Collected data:
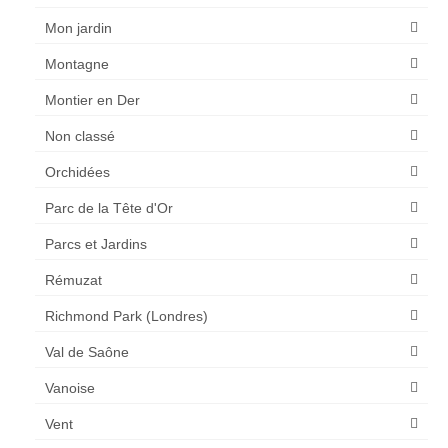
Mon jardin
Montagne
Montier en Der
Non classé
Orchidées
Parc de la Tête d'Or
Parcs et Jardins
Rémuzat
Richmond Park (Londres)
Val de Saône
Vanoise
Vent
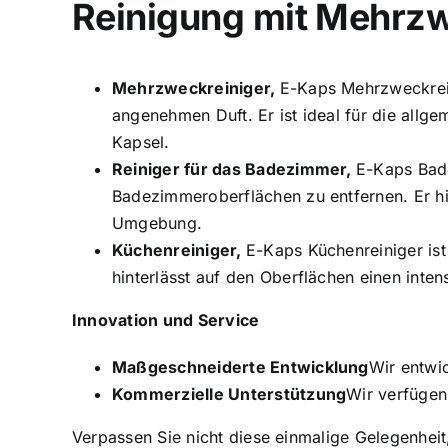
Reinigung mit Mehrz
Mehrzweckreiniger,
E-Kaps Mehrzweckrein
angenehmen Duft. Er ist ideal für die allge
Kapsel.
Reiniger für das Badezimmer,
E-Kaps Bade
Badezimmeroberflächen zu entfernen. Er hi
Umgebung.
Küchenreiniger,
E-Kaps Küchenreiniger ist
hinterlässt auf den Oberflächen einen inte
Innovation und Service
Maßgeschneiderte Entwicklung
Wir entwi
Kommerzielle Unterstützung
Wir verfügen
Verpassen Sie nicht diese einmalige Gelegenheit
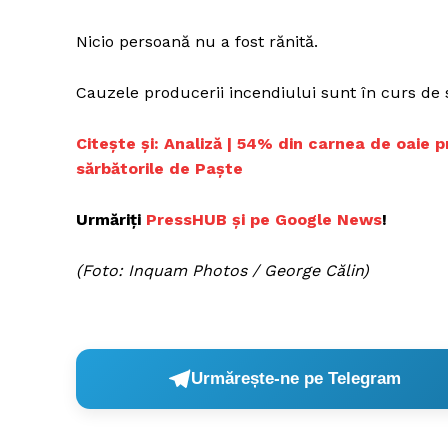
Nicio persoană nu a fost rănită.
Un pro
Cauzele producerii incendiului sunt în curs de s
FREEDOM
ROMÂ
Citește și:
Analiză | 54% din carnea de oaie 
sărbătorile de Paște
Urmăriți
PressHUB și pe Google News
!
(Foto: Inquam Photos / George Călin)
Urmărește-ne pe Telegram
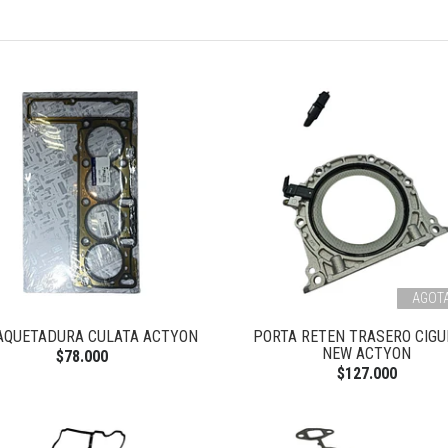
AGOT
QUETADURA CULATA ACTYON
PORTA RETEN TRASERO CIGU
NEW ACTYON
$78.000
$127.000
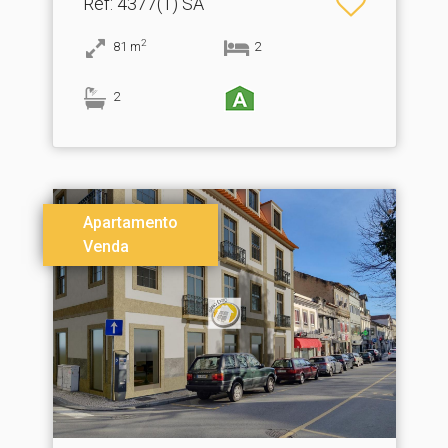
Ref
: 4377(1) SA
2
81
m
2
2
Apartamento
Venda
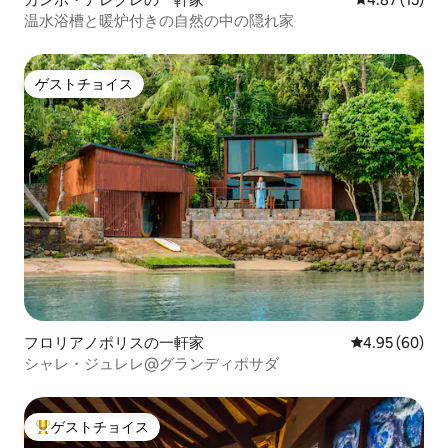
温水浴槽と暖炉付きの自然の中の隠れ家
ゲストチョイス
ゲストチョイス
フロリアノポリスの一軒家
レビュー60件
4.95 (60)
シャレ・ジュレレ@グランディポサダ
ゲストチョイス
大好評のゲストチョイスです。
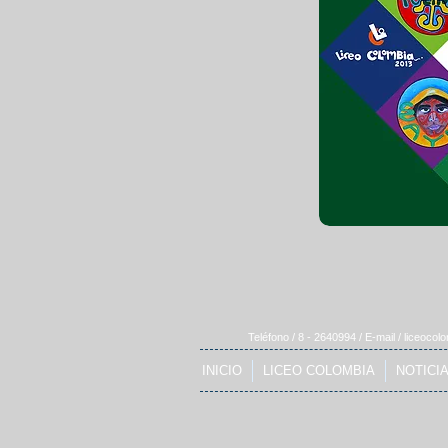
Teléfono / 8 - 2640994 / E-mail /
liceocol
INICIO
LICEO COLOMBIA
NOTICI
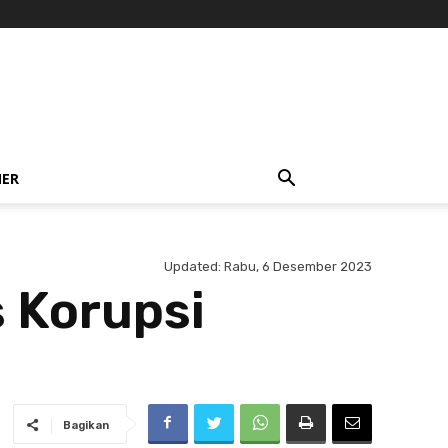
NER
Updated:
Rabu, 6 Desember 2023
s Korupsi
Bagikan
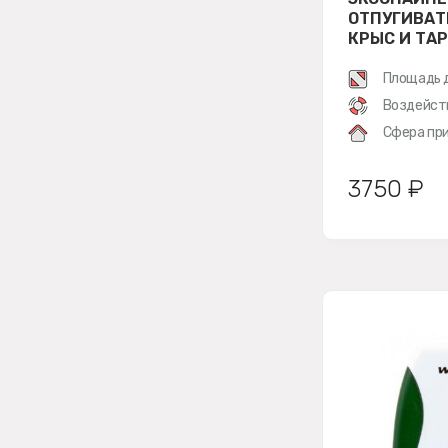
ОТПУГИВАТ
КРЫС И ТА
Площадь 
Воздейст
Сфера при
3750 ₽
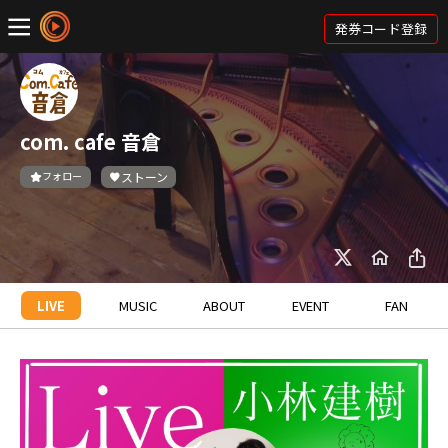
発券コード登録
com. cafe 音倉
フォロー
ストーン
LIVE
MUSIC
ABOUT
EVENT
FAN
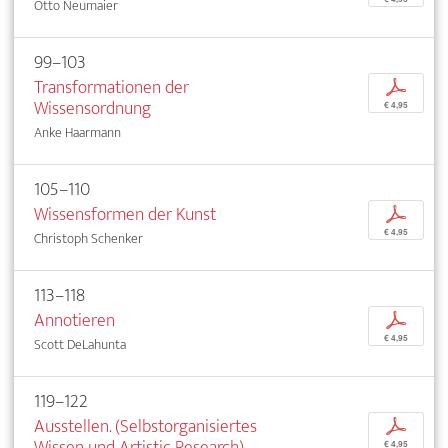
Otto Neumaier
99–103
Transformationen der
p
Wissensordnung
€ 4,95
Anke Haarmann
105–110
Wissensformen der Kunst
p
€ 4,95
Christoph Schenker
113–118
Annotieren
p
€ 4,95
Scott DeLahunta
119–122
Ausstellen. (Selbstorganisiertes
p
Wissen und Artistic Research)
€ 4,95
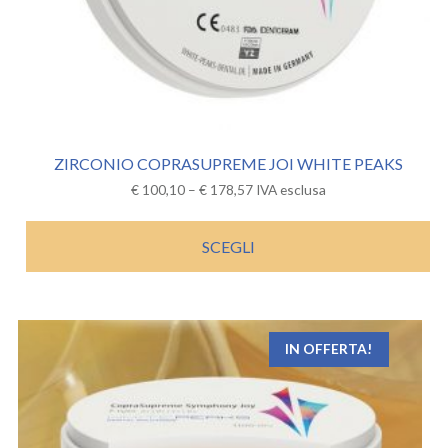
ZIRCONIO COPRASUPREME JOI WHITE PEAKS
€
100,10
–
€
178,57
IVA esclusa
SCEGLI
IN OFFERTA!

WHAT TO DO: For each line above that contains "ACTYON", make a copy.

RESPONSE TO THIS EXERCISE:
QUETADURA CULATA ACTYON
NEW ACTYON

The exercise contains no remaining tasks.